[Records contained in a dataset]

=====

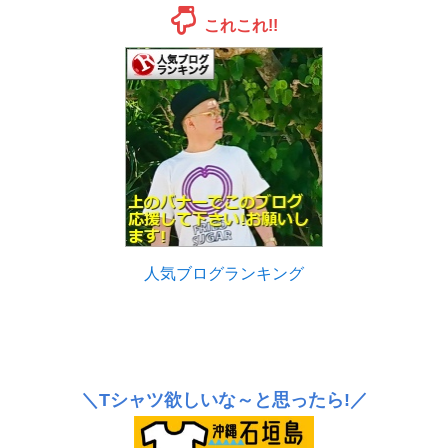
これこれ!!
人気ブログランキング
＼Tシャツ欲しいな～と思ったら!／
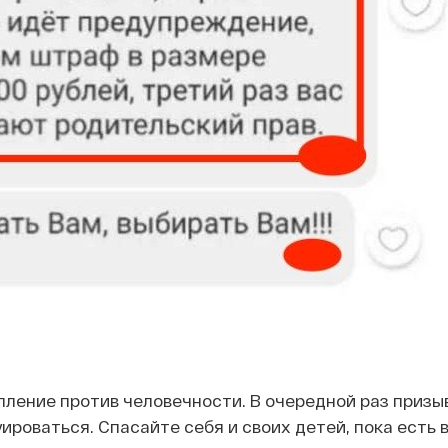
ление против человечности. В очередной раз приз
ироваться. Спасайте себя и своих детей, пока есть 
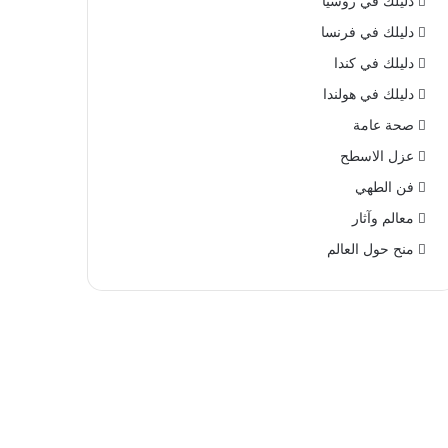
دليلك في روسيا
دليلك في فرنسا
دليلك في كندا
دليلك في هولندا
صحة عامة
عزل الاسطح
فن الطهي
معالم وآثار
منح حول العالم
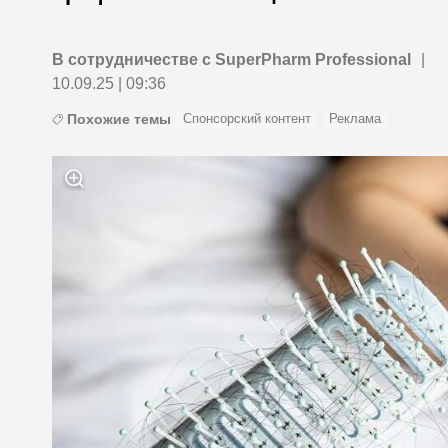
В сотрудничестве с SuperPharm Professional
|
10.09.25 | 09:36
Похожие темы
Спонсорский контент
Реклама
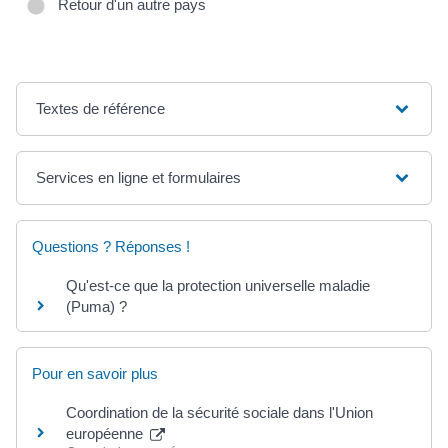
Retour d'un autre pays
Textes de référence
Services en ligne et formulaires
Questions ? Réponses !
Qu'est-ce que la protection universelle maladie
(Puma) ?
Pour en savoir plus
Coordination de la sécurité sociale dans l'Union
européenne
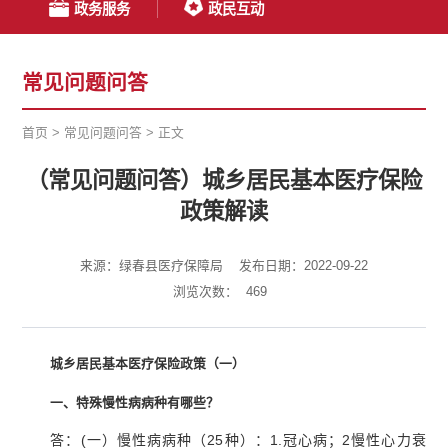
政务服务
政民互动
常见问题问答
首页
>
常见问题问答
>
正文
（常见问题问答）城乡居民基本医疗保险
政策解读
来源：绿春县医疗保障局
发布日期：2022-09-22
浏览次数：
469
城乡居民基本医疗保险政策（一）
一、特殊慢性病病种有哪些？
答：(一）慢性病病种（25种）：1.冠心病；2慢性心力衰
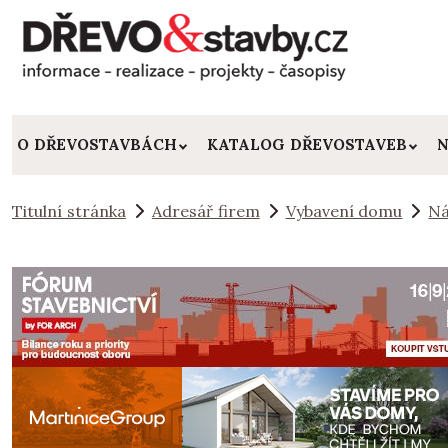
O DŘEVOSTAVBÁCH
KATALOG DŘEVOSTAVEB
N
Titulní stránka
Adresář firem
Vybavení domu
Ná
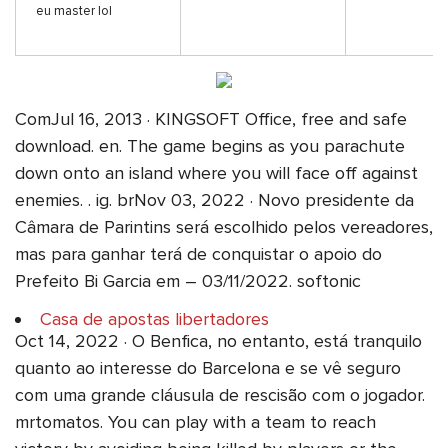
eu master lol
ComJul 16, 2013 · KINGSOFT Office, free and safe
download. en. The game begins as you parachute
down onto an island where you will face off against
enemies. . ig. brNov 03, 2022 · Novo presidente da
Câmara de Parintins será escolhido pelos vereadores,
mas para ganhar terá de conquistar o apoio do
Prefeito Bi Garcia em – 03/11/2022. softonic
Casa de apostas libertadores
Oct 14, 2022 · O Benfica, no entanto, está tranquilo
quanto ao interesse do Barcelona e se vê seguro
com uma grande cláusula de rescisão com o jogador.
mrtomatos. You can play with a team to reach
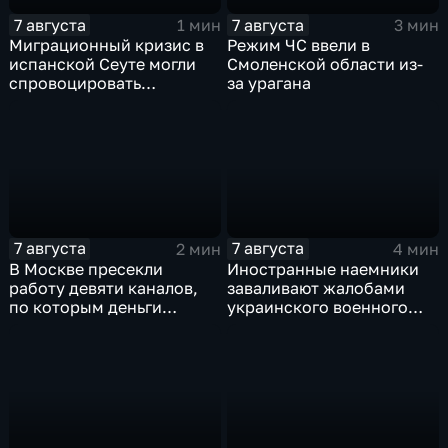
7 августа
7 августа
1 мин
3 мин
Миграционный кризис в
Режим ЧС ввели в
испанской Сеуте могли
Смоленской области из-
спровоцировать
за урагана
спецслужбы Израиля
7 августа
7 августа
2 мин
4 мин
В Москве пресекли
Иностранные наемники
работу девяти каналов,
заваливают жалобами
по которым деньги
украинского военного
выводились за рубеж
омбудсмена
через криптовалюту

=====

*Directions*:
Word for word, write out the lines from the top of the records above down to the line holding "quanto ao interesse", inclusive, but not the pictures.

*Written answer*:
これこれ!!
人気ブログランキング
＼Tシャツ欲しいな～と思ったら!／
ление против человечности. В очередной раз приз
ироваться. Спасайте себя и своих детей, пока есть 
دليلك في روسيا
دليلك في فرنسا
دليلك في كندا
دليلك في هولندا
صحة عامة
عزل الاسطح
فن الطهي
معالم وآثار
منح حول العالم
В сотрудничестве с SuperPharm Professional
|
10.09.25 | 09:36
Похожие темы
Спонсорский контент
Реклама
Retour d'un autre pays
Textes de référence
Services en ligne et formulaires
Questions ? Réponses !
Qu'est-ce que la protection universelle maladie
(Puma) ?
Pour en savoir plus
Coordination de la sécurité sociale dans l'Union
européenne
政务服务
政民互动
常见问题问答
首页
>
常见问题问答
>
正文
（常见问题问答）城乡居民基本医疗保险
政策解读
来源：绿春县医疗保障局
发布日期：2022-09-22
浏览次数：
469
城乡居民基本医疗保险政策（一）
一、特殊慢性病病种有哪些？
答：(一）慢性病病种（25种）：1.冠心病；2慢性心力衰
O DŘEVOSTAVBÁCH
KATALOG DŘEVOSTAVEB
N
Titulní stránka
Adresář firem
Vybavení domu
Ná
eu master lol
ComJul 16, 2013 · KINGSOFT Office, free and safe
download. en. The game begins as you parachute
down onto an island where you will face off against
enemies. . ig. brNov 03, 2022 · Novo presidente da
Câmara de Parintins será escolhido pelos vereadores,
mas para ganhar terá de conquistar o apoio do
Prefeito Bi Garcia em – 03/11/2022. softonic
Casa de apostas libertadores
Oct 14, 2022 · O Benfica, no entanto, está tranquilo
quanto ao interesse do Barcelona e se vê seguro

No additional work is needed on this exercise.